##### DATA FOR THIS EXERCISE

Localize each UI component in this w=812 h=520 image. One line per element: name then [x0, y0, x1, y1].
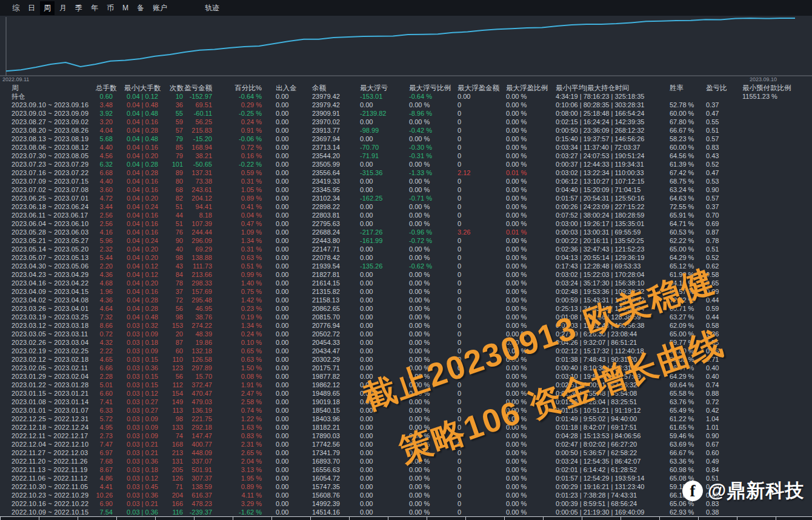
col-header-dd_pct[interactable]: 最大浮亏比例	[406, 84, 454, 92]
menu-item-账户[interactable]: 账户	[149, 1, 171, 15]
cell-balance: 23979.42	[309, 92, 358, 101]
cell-inout: 0.00	[263, 381, 309, 389]
col-header-fp[interactable]: 最大浮盈金额	[454, 84, 503, 92]
table-row[interactable]: 持仓0.600.04 | 0.1210-152.97-0.64 %0.00239…	[0, 92, 812, 101]
menu-item-综[interactable]: 综	[8, 1, 23, 15]
table-row[interactable]: 2023.09.10 ~ 2023.09.163.480.04 | 0.4836…	[0, 101, 812, 109]
table-row[interactable]: 2022.12.11 ~ 2022.12.172.730.03 | 0.0974…	[0, 432, 812, 440]
table-row[interactable]: 2023.07.30 ~ 2023.08.054.560.04 | 0.2079…	[0, 152, 812, 160]
table-row[interactable]: 2022.12.04 ~ 2022.12.107.470.03 | 0.2116…	[0, 440, 812, 448]
table-row[interactable]: 2023.08.06 ~ 2023.08.124.400.04 | 0.1685…	[0, 143, 812, 152]
col-header-inout[interactable]: 出入金	[263, 84, 309, 92]
menu-item-日[interactable]: 日	[24, 1, 39, 15]
table-row[interactable]: 2023.04.23 ~ 2023.04.294.360.04 | 0.1284…	[0, 270, 812, 279]
cell-dd_pct: 0.00 %	[406, 364, 454, 372]
cell-minmax: 0.03 | 0.15	[115, 372, 170, 381]
cell-win: 72.55 %	[667, 202, 703, 211]
table-row[interactable]: 2023.04.02 ~ 2023.04.084.360.04 | 0.2872…	[0, 296, 812, 304]
col-header-win[interactable]: 胜率	[667, 84, 703, 92]
table-row[interactable]: 2023.01.01 ~ 2023.01.076.330.03 | 0.2711…	[0, 406, 812, 415]
table-row[interactable]: 2023.07.23 ~ 2023.07.296.320.04 | 0.2810…	[0, 160, 812, 168]
cell-ratio: 0.44	[703, 296, 739, 304]
cell-dd_pct: -0.62 %	[406, 262, 454, 270]
cell-margin	[739, 457, 812, 465]
col-header-ratio[interactable]: 盈亏比	[703, 84, 739, 92]
cell-times: 0:02:48 | 19:53:36 | 109:38:22	[553, 287, 667, 296]
cell-ratio: 1.36	[703, 330, 739, 338]
menu-item-月[interactable]: 月	[56, 1, 70, 15]
table-row[interactable]: 2023.07.09 ~ 2023.07.154.400.04 | 0.1680…	[0, 177, 812, 185]
cell-times: 0:02:12 | 15:17:32 | 112:40:18	[553, 347, 667, 355]
table-row[interactable]: 2022.10.09 ~ 2022.10.157.540.03 | 0.3611…	[0, 508, 812, 516]
menu-item-币[interactable]: 币	[103, 1, 118, 15]
table-row[interactable]: 2023.08.20 ~ 2023.08.264.040.04 | 0.2857…	[0, 126, 812, 135]
cell-minmax: 0.04 | 0.16	[115, 228, 170, 236]
cell-minmax: 0.04 | 0.24	[115, 236, 170, 245]
menu-item-轨迹[interactable]: 轨迹	[201, 1, 223, 15]
col-header-minmax[interactable]: 最小|大手数	[115, 84, 170, 92]
col-header-pl_pct[interactable]: 百分比%	[213, 84, 263, 92]
cell-balance: 23697.94	[309, 135, 358, 143]
table-row[interactable]: 2023.08.13 ~ 2023.08.195.680.04 | 0.4879…	[0, 135, 812, 143]
table-row[interactable]: 2022.12.18 ~ 2022.12.244.950.03 | 0.0913…	[0, 423, 812, 432]
cell-date: 2023.02.05 ~ 2023.02.11	[0, 364, 96, 372]
cell-times: 0:01:16 | 8:28:04 | 83:25:51	[553, 398, 667, 406]
table-row[interactable]: 2023.02.26 ~ 2023.03.044.320.03 | 0.1887…	[0, 338, 812, 347]
cell-lots: 2.28	[96, 372, 115, 381]
menu-item-备[interactable]: 备	[133, 1, 148, 15]
col-header-margin[interactable]: 最小预付款比例	[739, 84, 812, 92]
table-row[interactable]: 2023.06.18 ~ 2023.06.243.440.04 | 0.2451…	[0, 202, 812, 211]
col-header-date[interactable]: 周	[0, 84, 96, 92]
table-row[interactable]: 2023.01.22 ~ 2023.01.285.010.03 | 0.1511…	[0, 381, 812, 389]
table-row[interactable]: 2023.05.14 ~ 2023.05.202.320.04 | 0.2040…	[0, 245, 812, 253]
col-header-lots[interactable]: 总手数	[96, 84, 115, 92]
menu-item-季[interactable]: 季	[72, 1, 86, 15]
cell-minmax: 0.04 | 0.12	[115, 270, 170, 279]
cell-date: 2023.01.15 ~ 2023.01.21	[0, 389, 96, 398]
table-row[interactable]: 2023.01.29 ~ 2023.02.042.280.03 | 0.1556…	[0, 372, 812, 381]
table-row[interactable]: 2023.05.28 ~ 2023.06.034.160.04 | 0.1676…	[0, 228, 812, 236]
menu-item-周[interactable]: 周	[40, 1, 55, 15]
col-header-fp_pct[interactable]: 最大浮盈比例	[503, 84, 553, 92]
table-row[interactable]: 2023.06.11 ~ 2023.06.172.560.04 | 0.1644…	[0, 211, 812, 219]
cell-times: 0:10:06 | 80:28:35 | 303:28:31	[553, 101, 667, 109]
table-row[interactable]: 2023.07.02 ~ 2023.07.083.600.04 | 0.1668…	[0, 185, 812, 194]
table-row[interactable]: 2022.11.20 ~ 2022.11.267.680.03 | 0.3613…	[0, 457, 812, 465]
table-row[interactable]: 2023.05.07 ~ 2023.05.135.440.04 | 0.2098…	[0, 253, 812, 262]
table-row[interactable]: 2023.03.05 ~ 2023.03.110.720.03 | 0.0920…	[0, 330, 812, 338]
table-row[interactable]: 2023.07.16 ~ 2023.07.226.680.04 | 0.2889…	[0, 168, 812, 177]
table-row[interactable]: 2023.09.03 ~ 2023.09.093.920.04 | 0.4855…	[0, 109, 812, 118]
table-row[interactable]: 2023.02.12 ~ 2023.02.184.650.03 | 0.1511…	[0, 355, 812, 364]
table-row[interactable]: 2023.03.26 ~ 2023.04.014.640.04 | 0.2856…	[0, 304, 812, 313]
table-row[interactable]: 2023.04.09 ~ 2023.04.151.960.04 | 0.1637…	[0, 287, 812, 296]
table-row[interactable]: 2023.05.21 ~ 2023.05.275.960.04 | 0.2490…	[0, 236, 812, 245]
table-row[interactable]: 2023.02.19 ~ 2023.02.252.220.03 | 0.0960…	[0, 347, 812, 355]
col-header-count[interactable]: 次数	[170, 84, 184, 92]
menu-item-M[interactable]: M	[119, 2, 132, 14]
cell-pl: 137.31	[184, 168, 213, 177]
cell-pl_pct: 1.34 %	[213, 321, 263, 330]
menu-item-年[interactable]: 年	[87, 1, 102, 15]
table-row[interactable]: 2023.06.25 ~ 2023.07.014.720.04 | 0.2082…	[0, 194, 812, 202]
table-row[interactable]: 2023.01.15 ~ 2023.01.216.600.03 | 0.1215…	[0, 389, 812, 398]
cell-times: 0:04:40 | 15:20:09 | 71:04:15	[553, 185, 667, 194]
table-row[interactable]: 2023.04.16 ~ 2023.04.224.680.04 | 0.2078…	[0, 279, 812, 287]
table-row[interactable]: 2023.01.08 ~ 2023.01.147.410.03 | 0.2714…	[0, 398, 812, 406]
table-row[interactable]: 2023.02.05 ~ 2023.02.116.660.03 | 0.3612…	[0, 364, 812, 372]
col-header-dd[interactable]: 最大浮亏	[358, 84, 406, 92]
table-row[interactable]: 2023.03.19 ~ 2023.03.257.320.04 | 0.4898…	[0, 313, 812, 321]
cell-dd_pct: 0.00 %	[406, 372, 454, 381]
table-row[interactable]: 2022.12.25 ~ 2022.12.315.720.03 | 0.0998…	[0, 415, 812, 423]
table-row[interactable]: 2023.03.12 ~ 2023.03.188.660.03 | 0.3215…	[0, 321, 812, 330]
cell-fp_pct: 0.00 %	[503, 194, 553, 202]
table-row[interactable]: 2023.08.27 ~ 2023.09.023.200.04 | 0.1659…	[0, 118, 812, 126]
col-header-pl[interactable]: 盈亏金额	[184, 84, 213, 92]
table-row[interactable]: 2023.06.04 ~ 2023.06.102.560.04 | 0.1651…	[0, 219, 812, 228]
cell-win: 63.69 %	[667, 440, 703, 448]
table-row[interactable]: 2023.04.30 ~ 2023.05.062.200.04 | 0.1243…	[0, 262, 812, 270]
cell-minmax: 0.03 | 0.32	[115, 321, 170, 330]
table-row[interactable]: 2022.11.13 ~ 2022.11.198.670.03 | 0.1820…	[0, 465, 812, 474]
col-header-times[interactable]: 最小|平均|最大持仓时间	[553, 84, 667, 92]
col-header-balance[interactable]: 余额	[309, 84, 358, 92]
table-row[interactable]: 2022.11.27 ~ 2022.12.036.970.03 | 0.2121…	[0, 448, 812, 457]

##########

#### [WHAT TO DO]
Among the records above, find each line containing the string "lots" and copy it.

#### [SOLUTION]
cell-lots: 2.28	[96, 372, 115, 381]
col-header-lots[interactable]: 总手数	[96, 84, 115, 92]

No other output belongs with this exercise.